Start of change

AI_ANALOGY scalar function

The AI_ANALOGY function computes an analogy score between two sets of values.

Read syntax diagramSkip visual syntax diagramAI_ANALOGY(source-1, target-1,source-2,target-2)

source or target:

Read syntax diagramSkip visual syntax diagram expressionUSINGMODEL COLUMNcolumn-name

The schema is SYSIBM.

The AI_ANALOGY function computes an analogy score using the values returned by the arguments. The arguments to the function specify two pairs, where there is a relationship between source-1 and source-2 and a relationship between target-1 and target-2. The interaction between the pairs form an analogy, which can be thought of as a human language analogy:source-1 is to target-1 as source-2 is to target-2.

source-1

The expression specifies the first source value for the analogy. The value must not be a binary, LOB, XML, ROWID, CHAR FOR BIT DATA, or VARCHAR FOR BIT DATA data type.

The column-name is an identifier in the USING MODEL COLUMN clause, which can be used to specify which machine learning model and column to use for the evaluation of the function.

target-1

The expression specifies the first target value for the analogy. The value must not be a binary, LOB, XML, ROWID, CHAR FOR BIT DATA, or VARCHAR FOR BIT DATA data type.

The column-name is an identifier in the USING MODEL COLUMN clause, which can be used to specify which machine learning model and column to use for the evaluation of the function.

source-2

The expression specifies the second source value for the analogy. The value must not be a binary, LOB, XML, ROWID, CHAR FOR BIT DATA, or VARCHAR FOR BIT DATA data type . The values for source-1 and source-2 must not be the same.

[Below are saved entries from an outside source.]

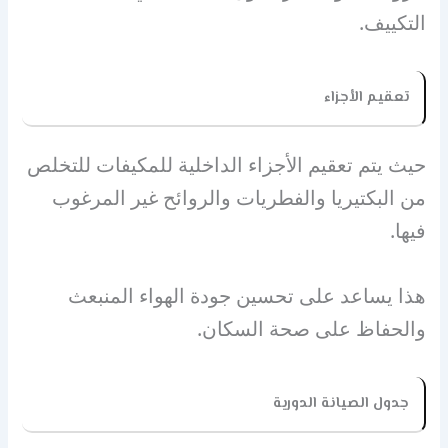
التكييف.
تعقيم الأجزاء
حيث يتم تعقيم الأجزاء الداخلية للمكيفات للتخلص
من البكتيريا والفطريات والروائح غير المرغوب
فيها.
هذا يساعد على تحسين جودة الهواء المنبعث
والحفاظ على صحة السكان.
جدول الصيانة الدورية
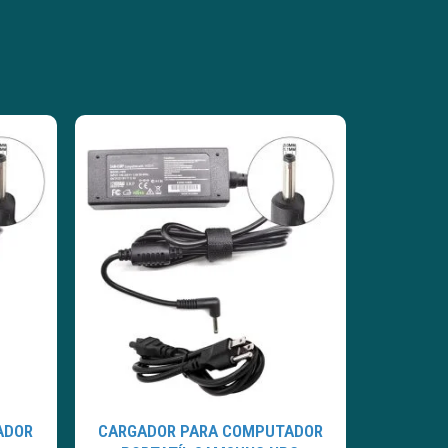
ADOR
CARGADOR PARA COMPUTADOR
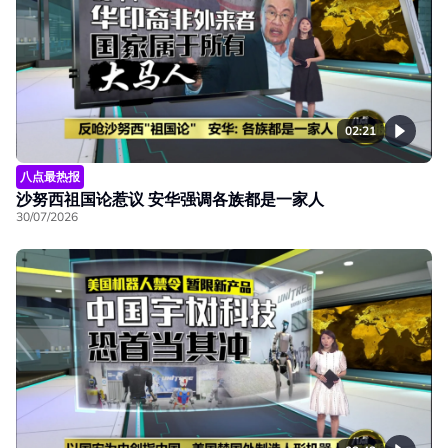
02:21
八点最热报
沙努西祖国论惹议 安华强调各族都是一家人
30/07/2026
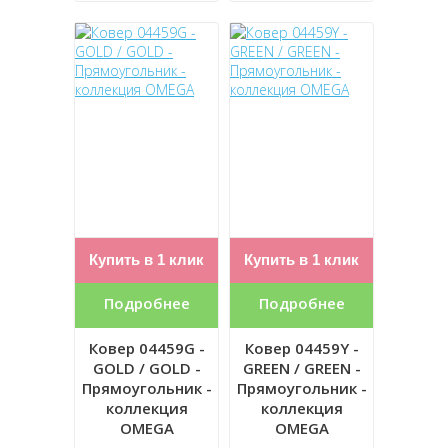
Купить в 1 клик
Купить в 1 клик
Подробнее
Подробнее
Ковер 04459G -
Ковер 04459Y -
GOLD / GOLD -
GREEN / GREEN -
Прямоугольник -
Прямоугольник -
коллекция
коллекция
OMEGA
OMEGA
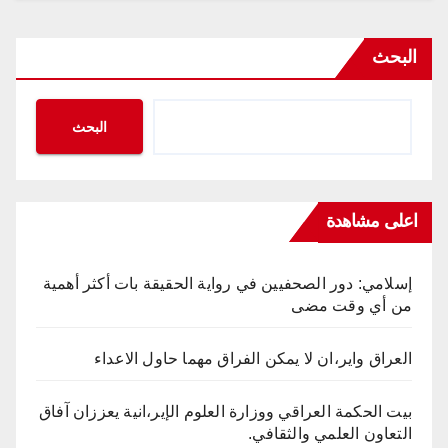
البحث
البحث
اعلى مشاهدة
إسلامي: دور الصحفيين في رواية الحقيقة بات أكثر أهمية
من أي وقت مضى
العراق واير،ان لا يمكن الفراق مهما حاول الاعداء
بيت الحكمة العراقي ووزارة العلوم الإير،انية يعززان آفاق
التعاون العلمي والثقافي.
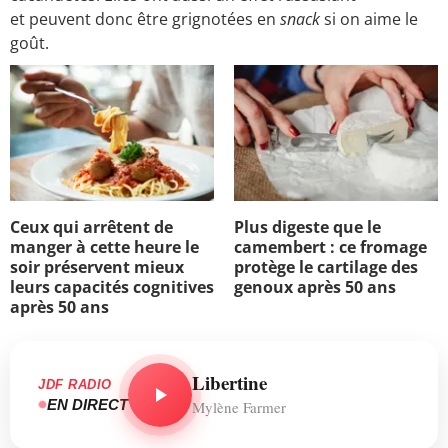
et peuvent donc être grignotées en
snack
si on aime le
goût.
Ceux qui arrêtent de
Plus digeste que le
manger à cette heure le
camembert : ce fromage
soir préservent mieux
protège le cartilage des
leurs capacités cognitives
genoux après 50 ans
après 50 ans
Libertine
JDF RADIO
EN DIRECT
Mylène Farmer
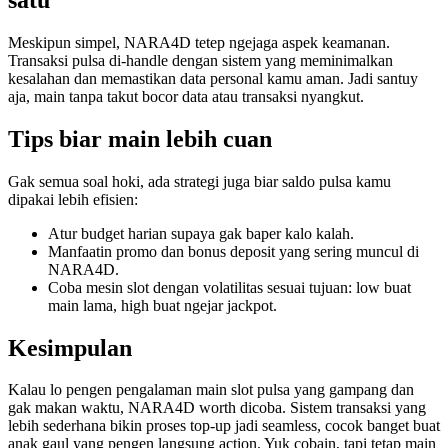
Meskipun simpel, NARA4D tetep ngejaga aspek keamanan.
Transaksi pulsa di-handle dengan sistem yang meminimalkan
kesalahan dan memastikan data personal kamu aman. Jadi santuy
aja, main tanpa takut bocor data atau transaksi nyangkut.
Tips biar main lebih cuan
Gak semua soal hoki, ada strategi juga biar saldo pulsa kamu
dipakai lebih efisien:
Atur budget harian supaya gak baper kalo kalah.
Manfaatin promo dan bonus deposit yang sering muncul di
NARA4D.
Coba mesin slot dengan volatilitas sesuai tujuan: low buat
main lama, high buat ngejar jackpot.
Kesimpulan
Kalau lo pengen pengalaman main slot pulsa yang gampang dan
gak makan waktu, NARA4D worth dicoba. Sistem transaksi yang
lebih sederhana bikin proses top-up jadi seamless, cocok banget buat
anak gaul yang pengen langsung action. Yuk cobain, tapi tetap main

If the source-1 and source-2 model columns are both a SQL DI numeric data type, Db2 may return an error even if the two numeric values are different. This happens when the numeric values belong to the same cluster during model training. In this case, SQL DI treats them as the same value (token). See the Model details page of the SQL DI UI for more information how numeric values in a cluster are processed in function arguments.

The column-name is an identifier in the USING MODEL COLUMN clause, which can be used to specify which machine learning model and column to use for the evaluation of the function.

target-2

The expression specifies the second target value for the analogy. The value must not be a binary, LOB, XML, ROWID, CHAR FOR BIT DATA, or VARCHAR FOR BIT DATA data type.

The column-name is an identifier in the USING MODEL COLUMN clause, which can be used to specify which machine learning model and column to use for the evaluation of the function.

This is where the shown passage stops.